#### [Exercise aim]
In the entries below, how many lines contain the string "click"? Respond with the number only.

BEGIN

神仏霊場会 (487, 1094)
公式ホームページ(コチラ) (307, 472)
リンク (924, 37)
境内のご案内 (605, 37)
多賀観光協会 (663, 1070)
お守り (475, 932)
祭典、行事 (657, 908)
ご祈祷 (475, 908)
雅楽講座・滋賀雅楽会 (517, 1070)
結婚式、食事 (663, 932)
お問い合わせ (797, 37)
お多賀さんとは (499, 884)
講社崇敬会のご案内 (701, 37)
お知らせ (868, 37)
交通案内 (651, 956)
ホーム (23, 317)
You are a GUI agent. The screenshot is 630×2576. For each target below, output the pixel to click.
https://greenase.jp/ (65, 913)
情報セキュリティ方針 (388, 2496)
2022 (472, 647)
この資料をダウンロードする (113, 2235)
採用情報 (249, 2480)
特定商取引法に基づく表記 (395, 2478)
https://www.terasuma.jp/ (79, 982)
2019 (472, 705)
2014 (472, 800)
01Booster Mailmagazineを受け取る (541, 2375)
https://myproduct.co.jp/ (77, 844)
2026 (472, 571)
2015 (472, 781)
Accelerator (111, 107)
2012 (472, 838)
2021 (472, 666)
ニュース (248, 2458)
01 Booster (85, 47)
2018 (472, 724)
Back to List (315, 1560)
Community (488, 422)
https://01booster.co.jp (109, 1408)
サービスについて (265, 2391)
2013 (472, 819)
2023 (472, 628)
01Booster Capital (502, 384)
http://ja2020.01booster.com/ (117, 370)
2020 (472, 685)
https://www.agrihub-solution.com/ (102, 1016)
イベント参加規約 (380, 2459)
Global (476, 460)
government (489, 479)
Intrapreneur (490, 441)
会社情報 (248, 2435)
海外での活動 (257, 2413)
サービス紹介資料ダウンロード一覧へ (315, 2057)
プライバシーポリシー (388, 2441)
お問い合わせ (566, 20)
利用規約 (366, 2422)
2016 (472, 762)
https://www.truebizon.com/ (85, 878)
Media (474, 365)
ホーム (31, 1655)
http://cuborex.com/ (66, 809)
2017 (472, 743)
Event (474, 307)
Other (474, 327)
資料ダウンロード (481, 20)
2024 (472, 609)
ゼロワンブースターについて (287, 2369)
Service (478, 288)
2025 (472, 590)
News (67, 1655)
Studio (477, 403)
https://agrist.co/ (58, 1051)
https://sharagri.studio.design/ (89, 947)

END
BEGIN

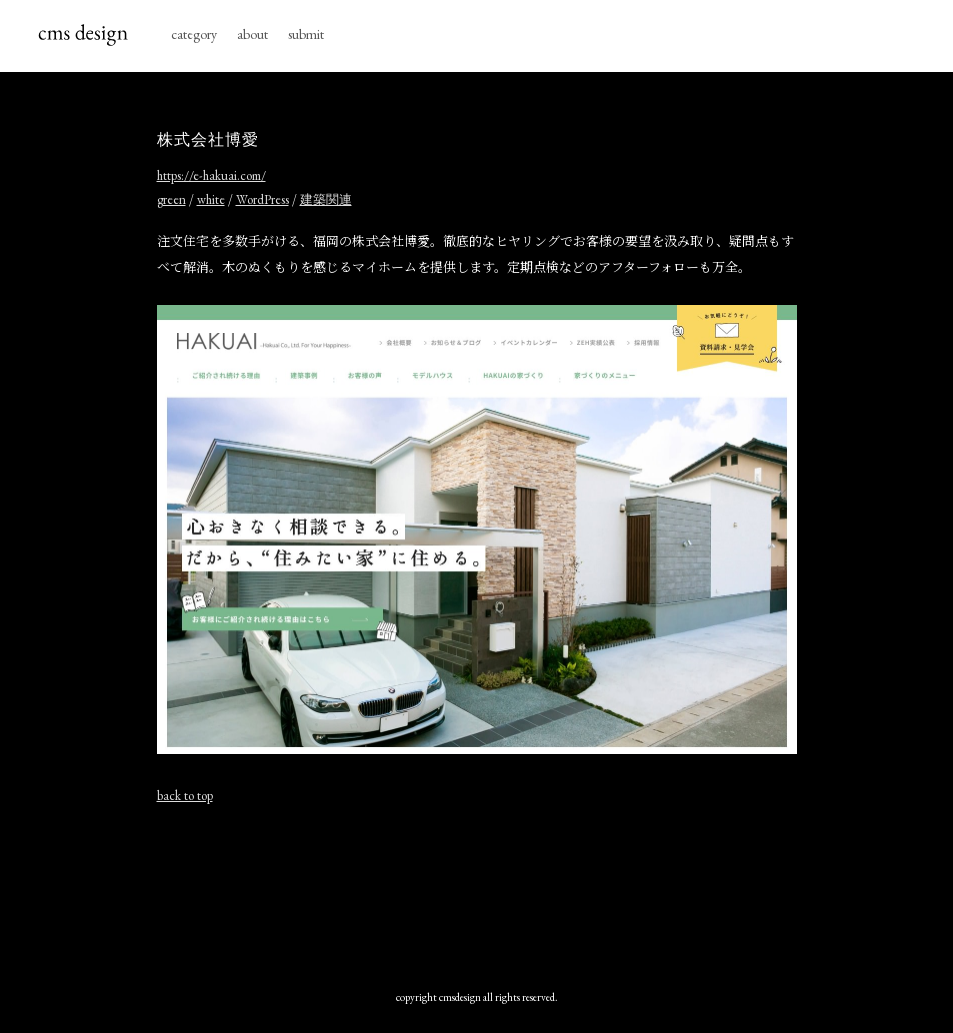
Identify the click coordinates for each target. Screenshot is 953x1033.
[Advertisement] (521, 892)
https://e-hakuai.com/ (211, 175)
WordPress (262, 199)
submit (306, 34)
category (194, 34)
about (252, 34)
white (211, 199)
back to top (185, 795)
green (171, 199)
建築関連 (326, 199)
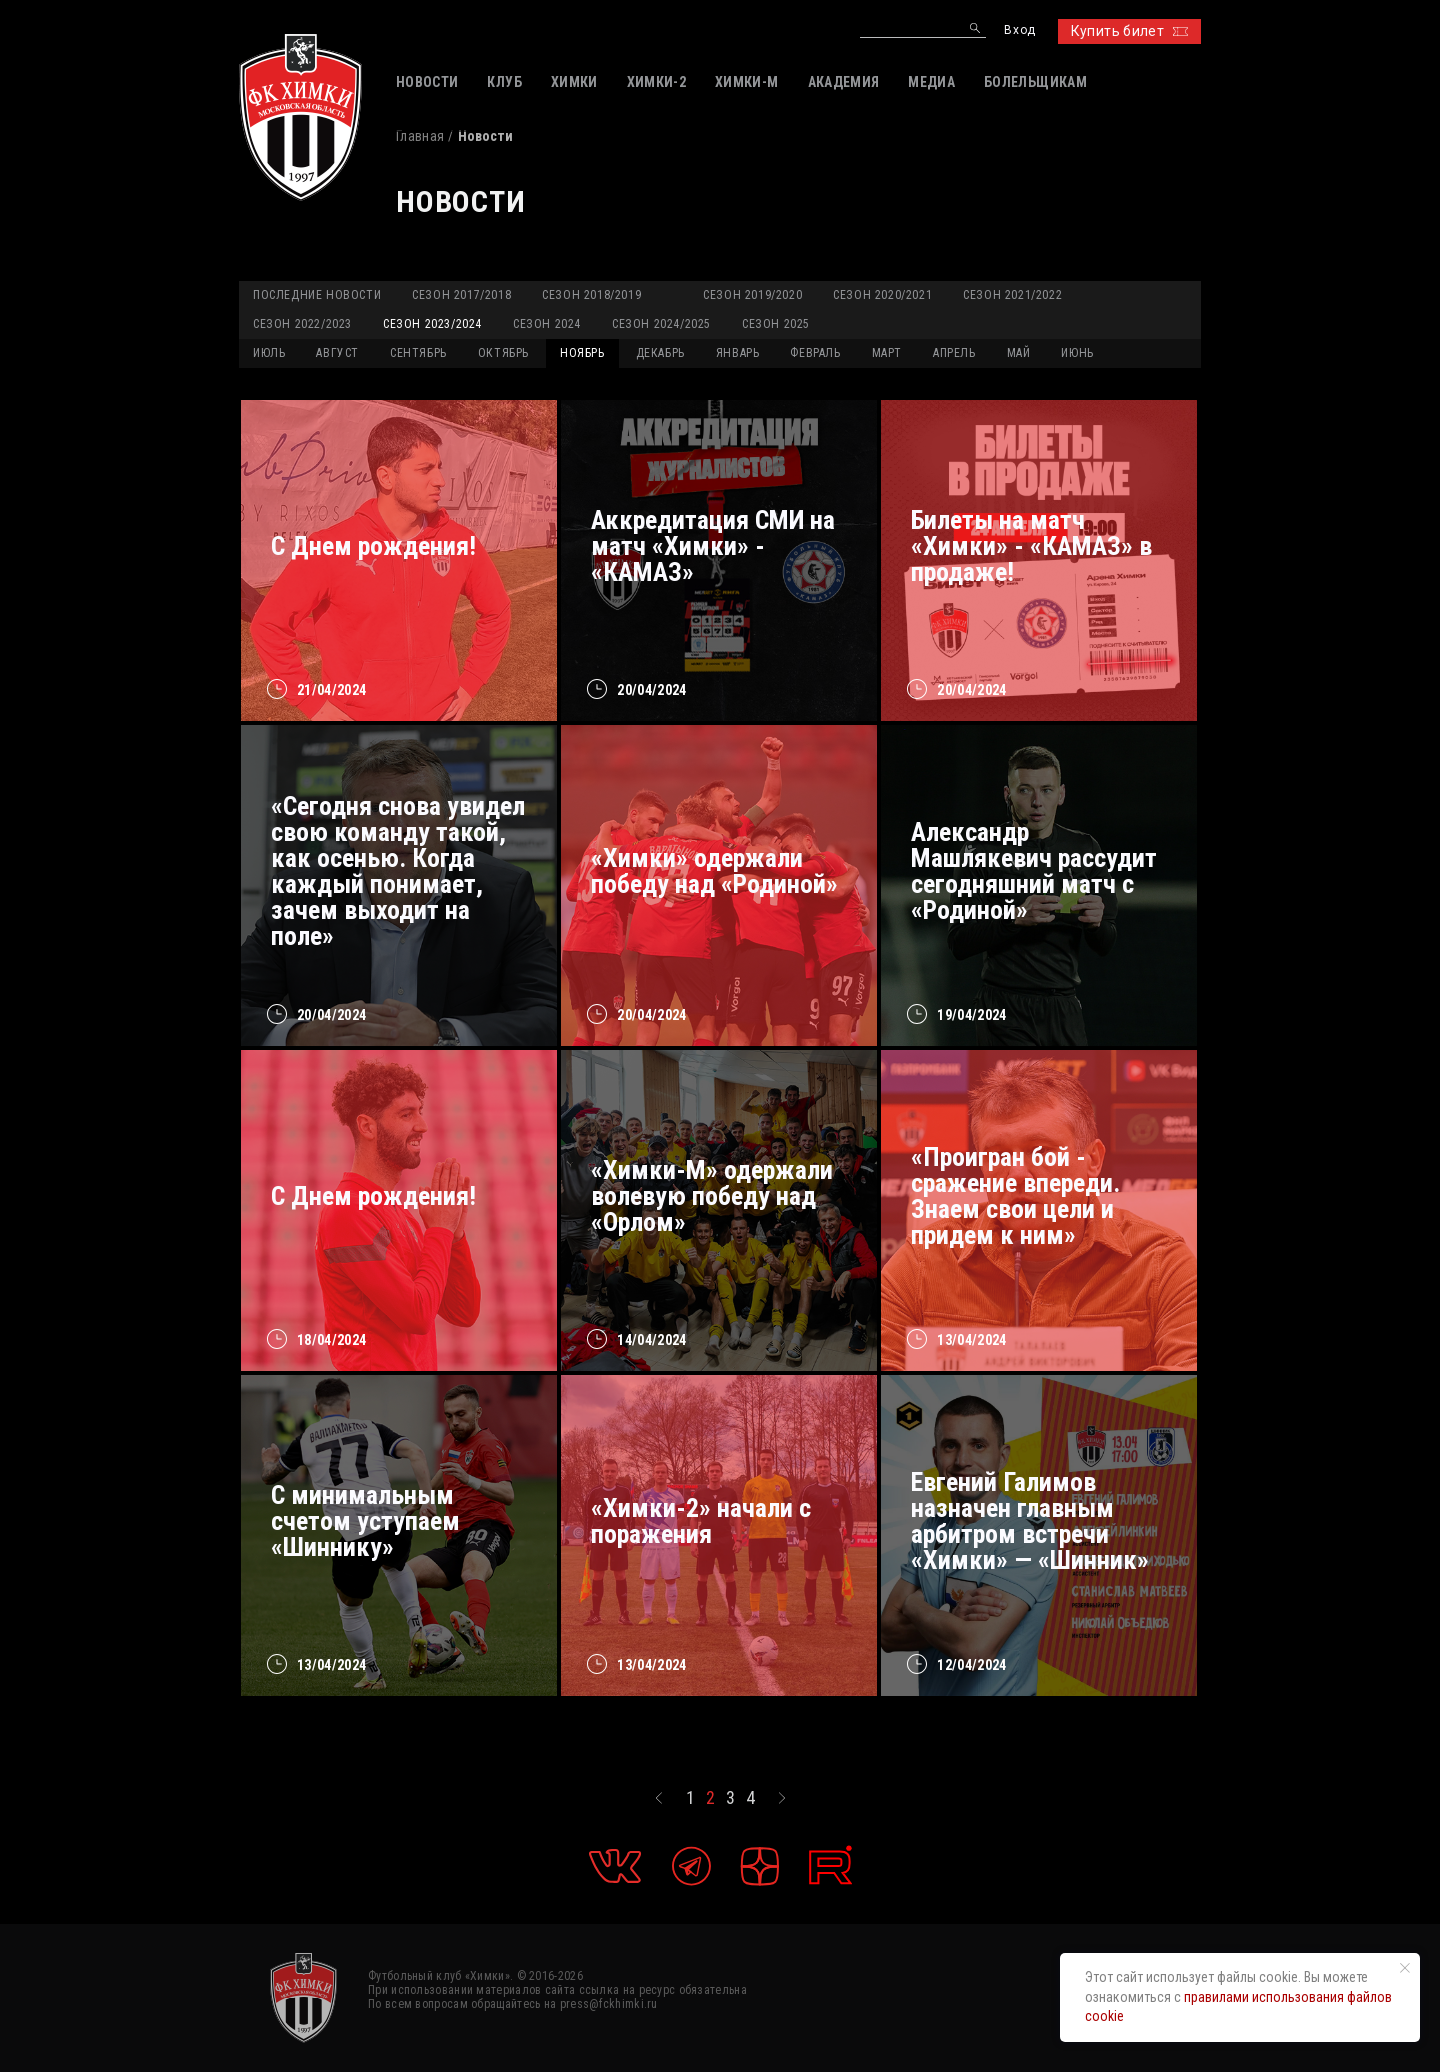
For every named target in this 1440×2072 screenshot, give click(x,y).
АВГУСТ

END

#### [Answer space]
3